WGAN-GP Module¶
Overview¶
This module implements a Wasserstein Generative Adversarial Network with Gradient Penalty (WGAN-GP) tailored for synthetic tabular data generation. It includes components for defining datasets, generator and discriminator models, meta-feature extraction using PyTorch, and custom training procedures. The module provides tools for incorporating Meta-Feature Statistics (MFS) into the training loop, enabling the preservation of statistical properties such as correlation, covariance, eigenvalues, mean, and variance to improve the fidelity and utility of the generated synthetic data.
Purpose¶
The primary purpose of this module is to generate high-quality synthetic tabular datasets that closely mimic real-world data distributions while preserving essential statistical characteristics. It provides a framework for training GANs with gradient penalty to stabilize training and incorporates MFS loss components to ensure the synthetic data maintains the same meta-feature distributions as the original data.
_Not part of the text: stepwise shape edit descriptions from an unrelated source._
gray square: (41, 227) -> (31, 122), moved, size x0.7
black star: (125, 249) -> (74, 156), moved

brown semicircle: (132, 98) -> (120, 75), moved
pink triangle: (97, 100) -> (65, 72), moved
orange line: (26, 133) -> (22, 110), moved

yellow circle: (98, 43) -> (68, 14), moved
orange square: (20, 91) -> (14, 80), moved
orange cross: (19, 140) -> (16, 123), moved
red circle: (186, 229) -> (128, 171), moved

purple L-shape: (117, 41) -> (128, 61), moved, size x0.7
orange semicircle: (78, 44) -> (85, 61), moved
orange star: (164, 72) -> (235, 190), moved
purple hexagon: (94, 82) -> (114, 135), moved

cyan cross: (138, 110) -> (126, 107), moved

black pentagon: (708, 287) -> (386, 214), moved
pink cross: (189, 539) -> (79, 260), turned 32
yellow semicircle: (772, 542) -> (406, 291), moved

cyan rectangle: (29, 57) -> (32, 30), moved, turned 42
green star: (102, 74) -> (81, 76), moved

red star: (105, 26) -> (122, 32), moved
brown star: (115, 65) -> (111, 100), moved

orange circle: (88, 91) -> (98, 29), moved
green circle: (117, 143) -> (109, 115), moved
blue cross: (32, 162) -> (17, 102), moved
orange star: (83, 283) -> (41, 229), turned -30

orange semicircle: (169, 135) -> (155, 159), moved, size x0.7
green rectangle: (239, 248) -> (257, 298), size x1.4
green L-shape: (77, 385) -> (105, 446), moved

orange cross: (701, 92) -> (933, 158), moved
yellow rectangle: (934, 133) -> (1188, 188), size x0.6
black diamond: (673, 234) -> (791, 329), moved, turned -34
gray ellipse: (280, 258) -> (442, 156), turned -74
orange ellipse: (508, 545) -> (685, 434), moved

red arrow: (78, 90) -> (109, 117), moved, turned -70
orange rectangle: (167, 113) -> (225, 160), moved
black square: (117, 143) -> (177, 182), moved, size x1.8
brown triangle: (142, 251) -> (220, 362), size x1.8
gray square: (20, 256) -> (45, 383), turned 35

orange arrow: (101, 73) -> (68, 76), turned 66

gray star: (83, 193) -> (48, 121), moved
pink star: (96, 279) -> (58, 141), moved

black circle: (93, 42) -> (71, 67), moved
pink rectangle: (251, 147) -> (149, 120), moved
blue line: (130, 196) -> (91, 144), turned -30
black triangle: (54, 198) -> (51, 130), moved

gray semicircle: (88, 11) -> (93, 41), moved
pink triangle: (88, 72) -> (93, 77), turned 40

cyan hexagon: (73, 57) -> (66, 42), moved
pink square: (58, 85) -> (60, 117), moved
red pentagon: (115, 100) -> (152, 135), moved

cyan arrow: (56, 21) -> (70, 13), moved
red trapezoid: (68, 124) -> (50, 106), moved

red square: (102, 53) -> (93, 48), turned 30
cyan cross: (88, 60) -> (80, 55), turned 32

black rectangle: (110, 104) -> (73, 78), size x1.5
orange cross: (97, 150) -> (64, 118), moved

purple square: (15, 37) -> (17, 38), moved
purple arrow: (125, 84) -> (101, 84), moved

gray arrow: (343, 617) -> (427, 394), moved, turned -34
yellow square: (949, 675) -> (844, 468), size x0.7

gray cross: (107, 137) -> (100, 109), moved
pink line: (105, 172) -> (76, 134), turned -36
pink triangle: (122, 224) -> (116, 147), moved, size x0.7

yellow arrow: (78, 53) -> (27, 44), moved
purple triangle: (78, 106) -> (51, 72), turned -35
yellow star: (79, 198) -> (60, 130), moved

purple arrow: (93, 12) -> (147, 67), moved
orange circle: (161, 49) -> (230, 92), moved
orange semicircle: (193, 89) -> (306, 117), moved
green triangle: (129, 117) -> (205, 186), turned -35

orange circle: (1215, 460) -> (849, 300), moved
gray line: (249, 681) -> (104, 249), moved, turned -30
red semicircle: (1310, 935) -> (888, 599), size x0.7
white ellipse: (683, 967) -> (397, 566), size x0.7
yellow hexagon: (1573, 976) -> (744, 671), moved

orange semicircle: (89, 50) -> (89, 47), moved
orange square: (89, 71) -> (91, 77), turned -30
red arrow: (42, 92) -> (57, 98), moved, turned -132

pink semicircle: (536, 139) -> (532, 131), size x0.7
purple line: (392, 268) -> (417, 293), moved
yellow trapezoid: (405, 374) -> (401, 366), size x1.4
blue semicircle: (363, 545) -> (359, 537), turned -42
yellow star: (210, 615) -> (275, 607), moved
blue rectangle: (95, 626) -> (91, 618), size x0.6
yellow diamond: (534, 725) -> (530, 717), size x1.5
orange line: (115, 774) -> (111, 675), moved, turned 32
This approach is particularly valuable for:
- Data Augmentation: Creating additional training samples while preserving data characteristics
- Privacy Preservation: Generating synthetic datasets that maintain utility without exposing sensitive information
- Research and Development: Providing representative datasets when real data access is limited or restricted
- Model Testing: Creating controlled datasets with known statistical properties for algorithm validation
Key Components¶
The WGAN-GP module consists of several interconnected components:
Core Architecture¶
- Generator: Residual network-based architecture that transforms random noise into synthetic data samples
- Discriminator: Multi-layer network that distinguishes between real and synthetic data using Wasserstein distance
- Gradient Penalty: Regularization technique that enforces Lipschitz constraint for stable training
Meta-Feature Statistics Integration¶
- MFE PyTorch Implementation: Custom PyTorch implementation of meta-feature extraction
- Statistical Preservation: Maintains correlation matrices, covariance structures, eigenvalues, and distributional properties
- Wasserstein Distance Matching: Uses optimal transport theory to align meta-feature distributions between real and synthetic data
Training Infrastructure¶
- Dual Training Modes: Support for both vanilla WGAN-GP and MFS-enhanced training
- Flexible Loss Functions: Configurable weighting between adversarial loss and meta-feature preservation
- Experiment Tracking: Built-in Aim integration for comprehensive training monitoring
This module enables researchers and practitioners to generate synthetic data that not only looks realistic but also preserves the underlying statistical structure necessary for downstream machine learning tasks.